The evolution in office occupancy patterns has broadened out the potential workforce. However, the reduced presence in the office throughout the week reduces social interaction and limits the opportunities, particularly the ability for young professionals to learn some of the essential softer skills they would have picked up by working side-by-side with other, more senior members of their teams.
How would you summarise/characterise your sector over the past 12-18 months?
The investment market is yet to recover fully from the political and economic turmoil of the last few years, especially the impact of rising interest rates. Anticipation of a rate cut over the first half of 2024 buoyed sentiment, but this resulted in only a marginal year-on-year increase in activity in H1 2024. Evidence of renewed interest in real estate from well-funded international investors is abundant, as has been their reticence in making a move. Political stability after a snap election, and the first Bank Rate cut in August 2024, coming at the height of the annual holiday season, means that any obvious surge in activity from pent-up demand is not expected until the last few weeks of Q3 2024.
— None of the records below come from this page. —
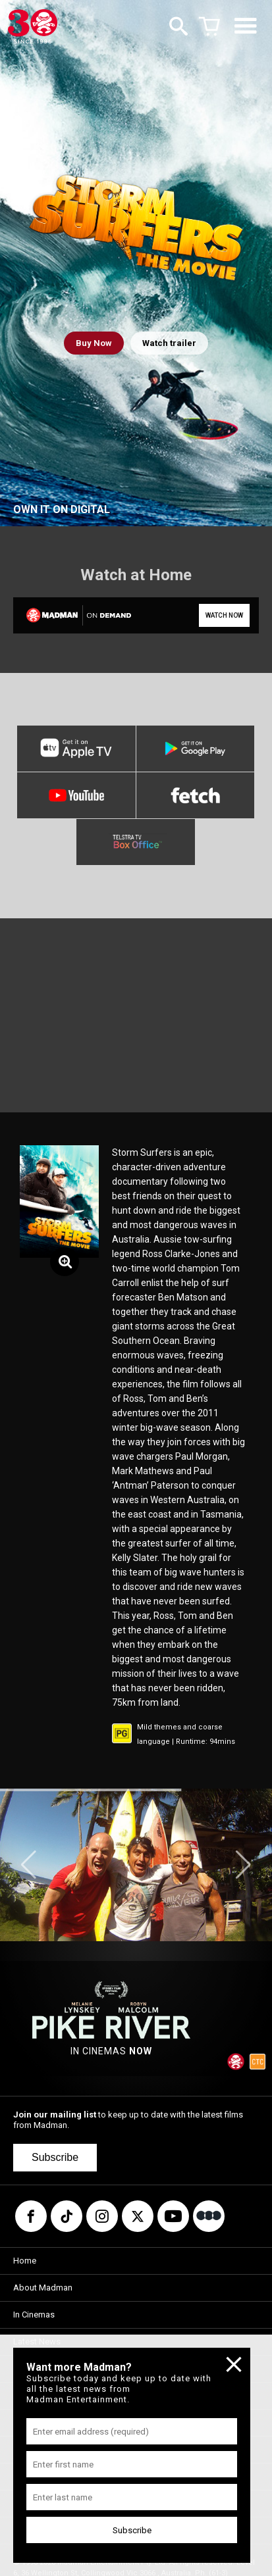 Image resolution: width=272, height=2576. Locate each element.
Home (24, 2261)
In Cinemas (34, 2314)
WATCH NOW (224, 615)
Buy (94, 343)
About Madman (42, 2287)
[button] (29, 1864)
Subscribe (55, 2157)
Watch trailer (169, 343) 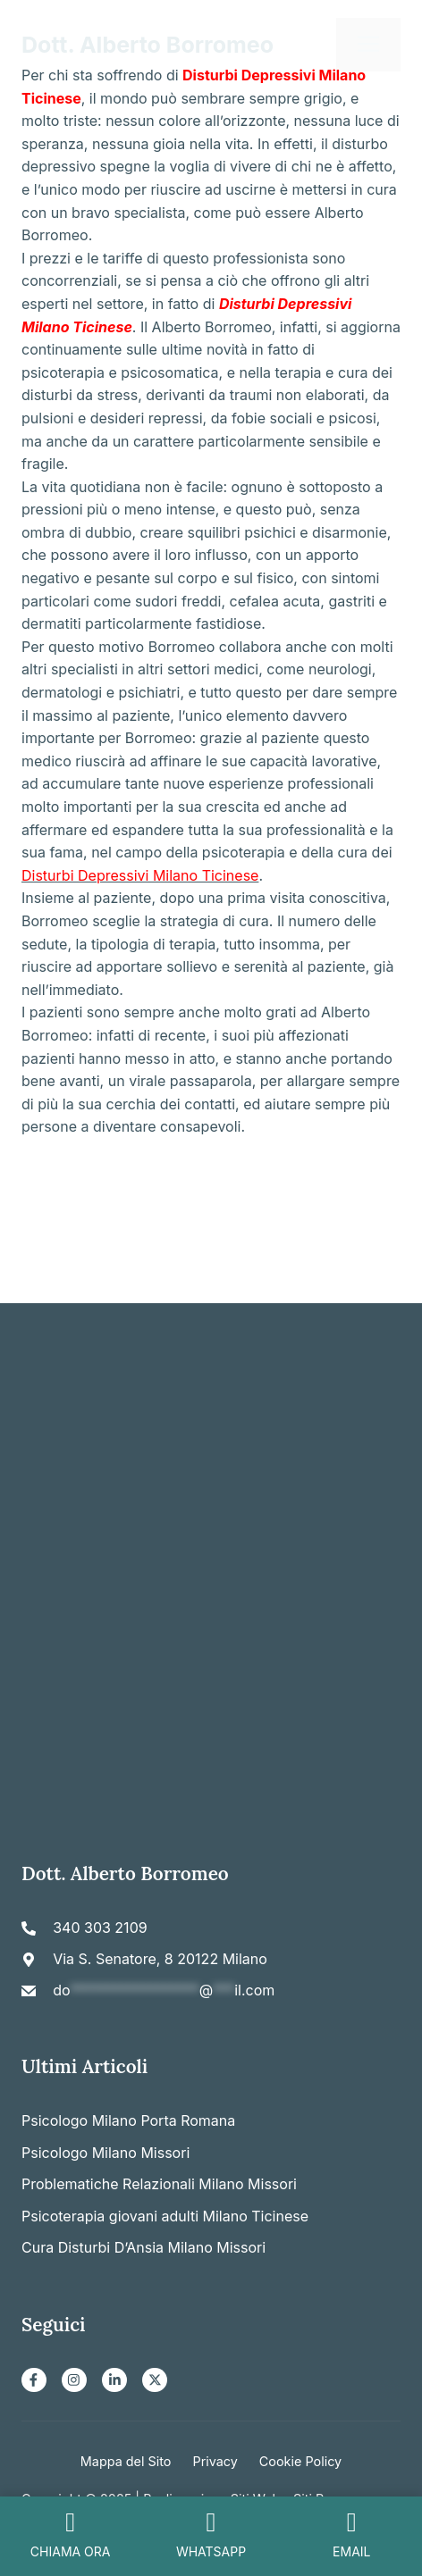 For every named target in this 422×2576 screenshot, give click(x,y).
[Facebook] (33, 2380)
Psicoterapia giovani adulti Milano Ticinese (164, 2216)
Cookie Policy (300, 2461)
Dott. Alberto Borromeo (147, 44)
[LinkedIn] (114, 2380)
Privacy (214, 2461)
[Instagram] (74, 2380)
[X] (154, 2380)
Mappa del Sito (126, 2461)
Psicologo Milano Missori (105, 2153)
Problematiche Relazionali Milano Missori (159, 2184)
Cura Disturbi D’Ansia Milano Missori (143, 2247)
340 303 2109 (100, 1927)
While evidence of office deals are already emerging in London, activity across the rest of the UK is less ubiquitous given the shortage of investable standing stock. This is also apparent in the industrial and logistics sector. Interest in the retail sector is returning after several years of malaise, especially retail warehouses, as well as in good quality high street stock in regional cities and stronger market towns. The BTR sector was the last to respond to the market slowdown and probably will be among the first to recover strongly.
With inflation near target, interest/debt costs now falling, and the economy on track to achieve a soft landing, there is reason for optimism. The traditional year-end investment surge may materialise, supported by improving transaction volumes and greater price discovery, although it may be at a more measured pace than usual, falling somewhat short of year-end frenzy.